- [Work required] Among the entries that follow, locate the line with "institucional do setor de apostas" and the line with "κλαμπ ή ένα σετ wedges με διαφορετικά lofts.". Output those lines and all lines in between, exactly, minus the pictures.

(Stored items from a collection)
--- START ---
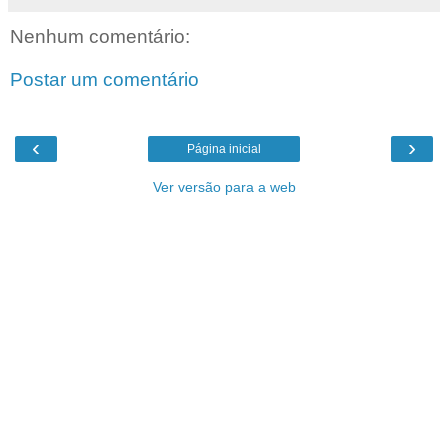
Nenhum comentário:
Postar um comentário
‹
›
Página inicial
Ver versão para a web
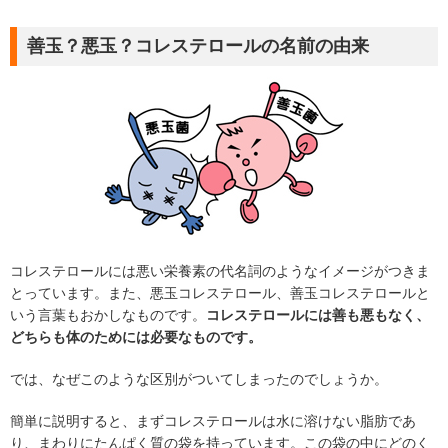
善玉？悪玉？コレステロールの名前の由来
コレステロールには悪い栄養素の代名詞のようなイメージがつきま
とっています。また、悪玉コレステロール、善玉コレステロールと
いう言葉もおかしなものです。
コレステロールには善も悪もなく、
どちらも体のためには必要なものです。
では、なぜこのような区別がついてしまったのでしょうか。
簡単に説明すると、まずコレステロールは水に溶けない脂肪であ
り、まわりにたんぱく質の袋を持っています。この袋の中にどのく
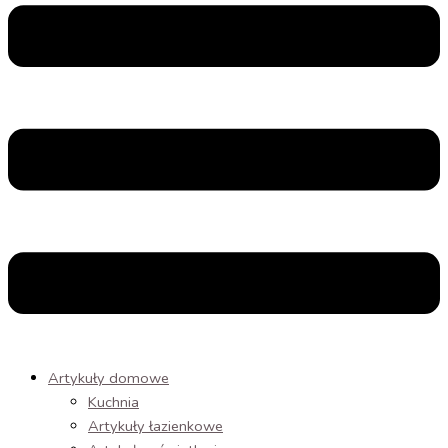
Artykuły domowe
Kuchnia
Artykuły łazienkowe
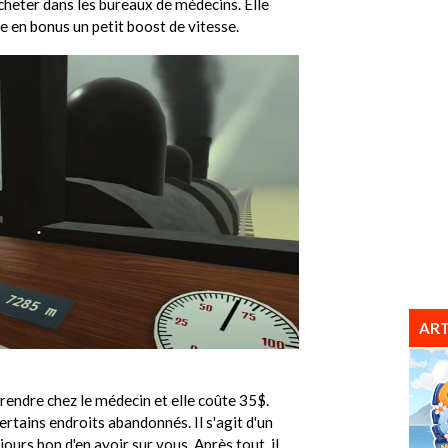
acheter dans les bureaux de médecins. Elle
e en bonus un petit boost de vitesse.
ART
endre chez le médecin et elle coûte 35$.
rtains endroits abandonnés. Il s'agit d'un
jours bon d'en avoir sur vous. Après tout, il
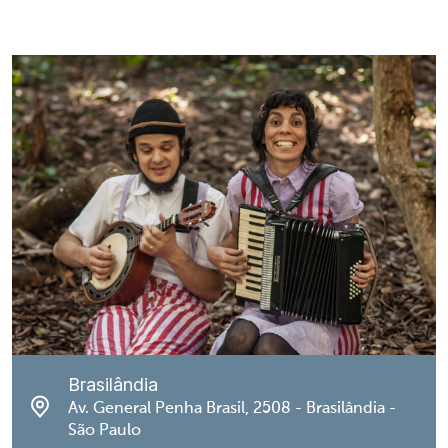
Brasilândia
Av. General Penha Brasil, 2508 - Brasilândia -
São Paulo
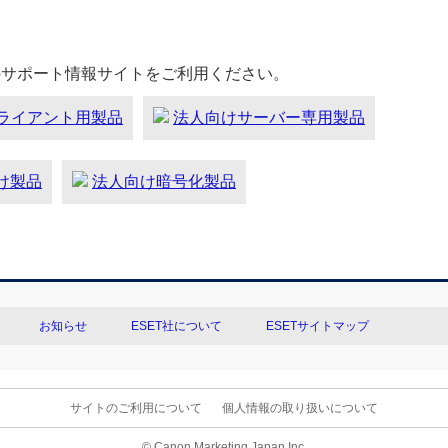
のサポート情報サイトをご利用ください。
ライアント用製品
法人向けサーバー専用製品
向け製品
法人向け暗号化製品
お知らせ
ESET社について
ESETサイトマップ
サイトのご利用について
個人情報の取り扱いについて
© Canon Marketing Japan Inc.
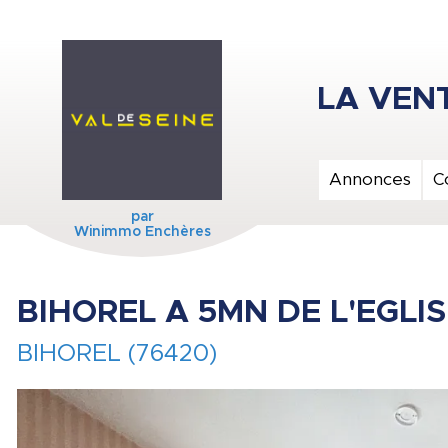
Annonces
C
par
Winimmo Enchères
BIHOREL A 5MN DE L'EGLI
BIHOREL (76420)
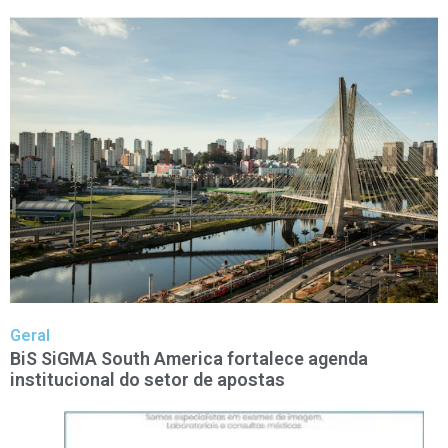
Geral
BiS SiGMA South America fortalece agenda
institucional do setor de apostas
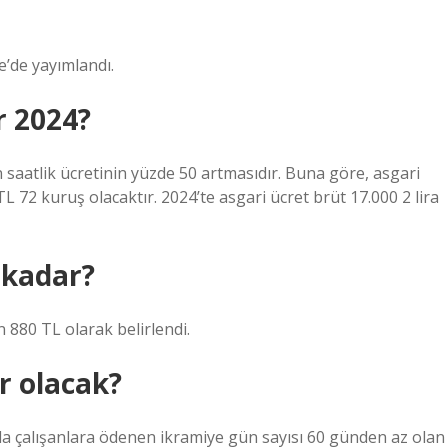
e’de yayımlandı.
r 2024?
ın saatlik ücretinin yüzde 50 artmasıdır. Buna göre, asgari
TL 72 kuruş olacaktır. 2024’te asgari ücret brüt 17.000 2 lira
 kadar?
in 880 TL olarak belirlendi.
r olacak?
 çalışanlara ödenen ikramiye gün sayısı 60 günden az olan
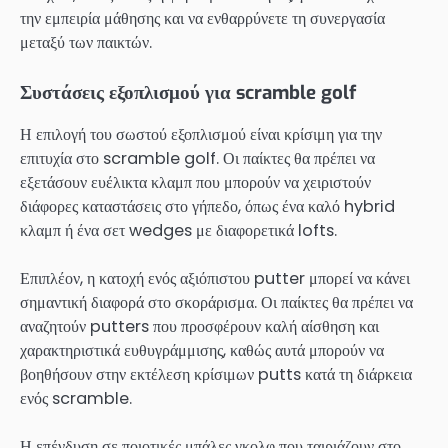
την εμπειρία μάθησης και να ενθαρρύνετε τη συνεργασία
μεταξύ των παικτών.
Συστάσεις εξοπλισμού για scramble golf
Η επιλογή του σωστού εξοπλισμού είναι κρίσιμη για την
επιτυχία στο scramble golf. Οι παίκτες θα πρέπει να
εξετάσουν ευέλικτα κλαμπ που μπορούν να χειριστούν
διάφορες καταστάσεις στο γήπεδο, όπως ένα καλό hybrid
κλαμπ ή ένα σετ wedges με διαφορετικά lofts.
Επιπλέον, η κατοχή ενός αξιόπιστου putter μπορεί να κάνει
σημαντική διαφορά στο σκοράρισμα. Οι παίκτες θα πρέπει να
αναζητούν putters που προσφέρουν καλή αίσθηση και
χαρακτηριστικά ευθυγράμμισης, καθώς αυτά μπορούν να
βοηθήσουν στην εκτέλεση κρίσιμων putts κατά τη διάρκεια
ενός scramble.
Η επένδυση σε ποιοτικές μπάλες γκολφ που ταιριάζουν στο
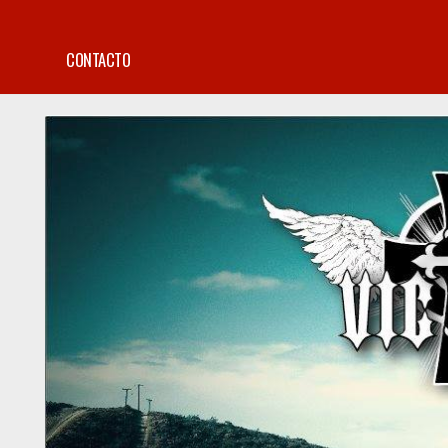
CONTACTO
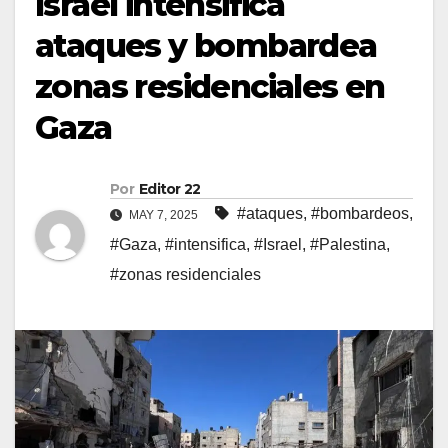
Israel intensifica
ataques y bombardea
zonas residenciales en
Gaza
Por
Editor 22
#ataques
,
#bombardeos
,
MAY 7, 2025
#Gaza
,
#intensifica
,
#Israel
,
#Palestina
,
#zonas residenciales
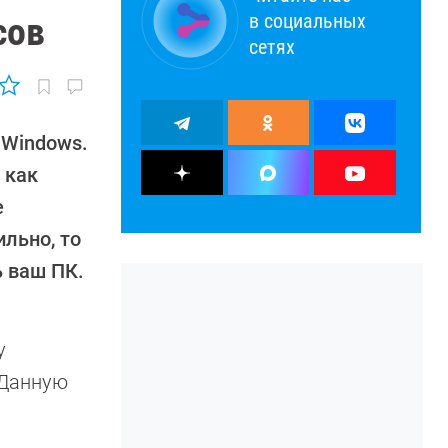
в социальных
сов
сетях
 Windows.
 как
е
льно, то
 ваш ПК.
у
 Данную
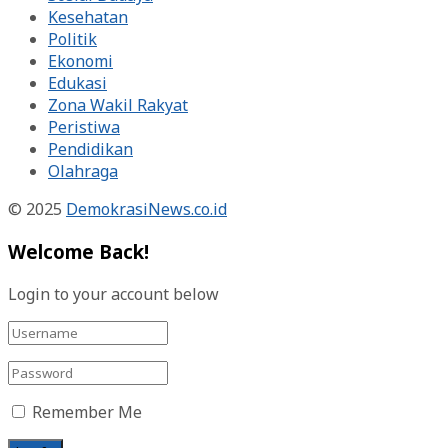
Kesehatan
Politik
Ekonomi
Edukasi
Zona Wakil Rakyat
Peristiwa
Pendidikan
Olahraga
© 2025
DemokrasiNews.co.id
Welcome Back!
Login to your account below
Remember Me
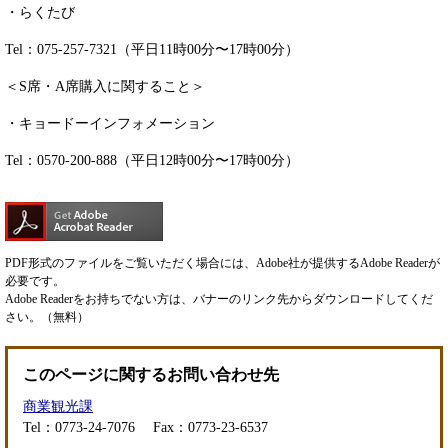
・らくたび
Tel：075-257-7321（平日11時00分〜17時00分）
＜S席・A席購入に関すること＞
・キョードーインフォメーション
Tel：0570-200-888（平日12時00分〜17時00分）
PDF形式のファイルをご覧いただく場合には、Adobe社が提供するAdobe Readerが
必要です。
Adobe Readerをお持ちでない方は、バナーのリンク先からダウンロードしてくだ
さい。（無料）
このページに関するお問い合わせ先
商業観光課
Tel：0773-24-7076
Fax：0773-23-6537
--- END ---
- [Solution for this exercise]
institucional do setor de apostas
e’de yayımlandı.
r 2024?
ın saatlik ücretinin yüzde 50 artmasıdır. Buna göre, asgari
TL 72 kuruş olacaktır. 2024’te asgari ücret brüt 17.000 2 lira
 kadar?
in 880 TL olarak belirlendi.
r olacak?
 çalışanlara ödenen ikramiye gün sayısı 60 günden az olan
την εμπειρία μάθησης και να ενθαρρύνετε τη συνεργασία
μεταξύ των παικτών.
Συστάσεις εξοπλισμού για scramble golf
Η επιλογή του σωστού εξοπλισμού είναι κρίσιμη για την
επιτυχία στο scramble golf. Οι παίκτες θα πρέπει να
εξετάσουν ευέλικτα κλαμπ που μπορούν να χειριστούν
διάφορες καταστάσεις στο γήπεδο, όπως ένα καλό hybrid
κλαμπ ή ένα σετ wedges με διαφορετικά lofts.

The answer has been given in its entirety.